» Exercise instructions:
One range is to be output from the listing below, exactly as written: the line with "para elaborar gráficas" to the line with "volumen, temperatura y número de moles).", both kept.
(Extracted material Opens)
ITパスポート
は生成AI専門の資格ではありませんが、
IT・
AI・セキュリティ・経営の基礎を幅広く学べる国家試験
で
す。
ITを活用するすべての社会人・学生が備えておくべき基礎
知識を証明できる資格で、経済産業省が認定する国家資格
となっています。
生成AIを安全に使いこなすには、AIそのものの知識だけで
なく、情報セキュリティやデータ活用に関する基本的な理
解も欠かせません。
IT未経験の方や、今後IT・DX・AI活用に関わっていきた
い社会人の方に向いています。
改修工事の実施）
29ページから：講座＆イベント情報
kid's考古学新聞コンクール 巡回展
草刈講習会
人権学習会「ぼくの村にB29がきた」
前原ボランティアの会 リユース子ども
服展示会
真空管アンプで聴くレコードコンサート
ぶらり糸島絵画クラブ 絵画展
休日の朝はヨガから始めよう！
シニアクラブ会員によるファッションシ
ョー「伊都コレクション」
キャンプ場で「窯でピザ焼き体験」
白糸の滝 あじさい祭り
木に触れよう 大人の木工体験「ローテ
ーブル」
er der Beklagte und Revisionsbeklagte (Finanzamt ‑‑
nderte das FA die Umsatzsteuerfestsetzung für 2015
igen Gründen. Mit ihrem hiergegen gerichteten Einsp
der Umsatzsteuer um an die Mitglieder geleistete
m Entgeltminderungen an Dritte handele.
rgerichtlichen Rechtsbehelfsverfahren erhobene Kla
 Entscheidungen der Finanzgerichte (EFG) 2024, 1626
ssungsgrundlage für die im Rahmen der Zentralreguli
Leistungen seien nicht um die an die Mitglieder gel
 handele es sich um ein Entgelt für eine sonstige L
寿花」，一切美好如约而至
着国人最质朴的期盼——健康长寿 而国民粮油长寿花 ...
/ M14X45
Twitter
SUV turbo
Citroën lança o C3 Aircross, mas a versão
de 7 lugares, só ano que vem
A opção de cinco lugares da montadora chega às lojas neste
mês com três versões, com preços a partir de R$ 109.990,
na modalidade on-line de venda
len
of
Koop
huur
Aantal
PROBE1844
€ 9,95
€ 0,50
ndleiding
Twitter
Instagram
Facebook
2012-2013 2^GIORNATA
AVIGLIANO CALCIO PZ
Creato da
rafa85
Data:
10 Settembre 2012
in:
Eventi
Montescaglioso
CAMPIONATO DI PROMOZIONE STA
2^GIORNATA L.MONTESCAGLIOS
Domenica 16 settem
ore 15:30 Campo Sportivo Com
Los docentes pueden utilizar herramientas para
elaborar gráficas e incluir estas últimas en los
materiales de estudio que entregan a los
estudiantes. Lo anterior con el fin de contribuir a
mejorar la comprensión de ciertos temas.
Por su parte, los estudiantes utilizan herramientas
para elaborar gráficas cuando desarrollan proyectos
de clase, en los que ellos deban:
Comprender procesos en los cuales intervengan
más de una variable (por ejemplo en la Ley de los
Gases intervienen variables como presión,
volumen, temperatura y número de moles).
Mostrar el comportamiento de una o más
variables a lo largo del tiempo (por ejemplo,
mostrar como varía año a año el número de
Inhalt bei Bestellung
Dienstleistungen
(Extracted material Closes)
» Solution to the exercise:
para elaborar gráficas cuando desarrollan proyectos
de clase, en los que ellos deban:
Comprender procesos en los cuales intervengan
más de una variable (por ejemplo en la Ley de los
Gases intervienen variables como presión,
volumen, temperatura y número de moles).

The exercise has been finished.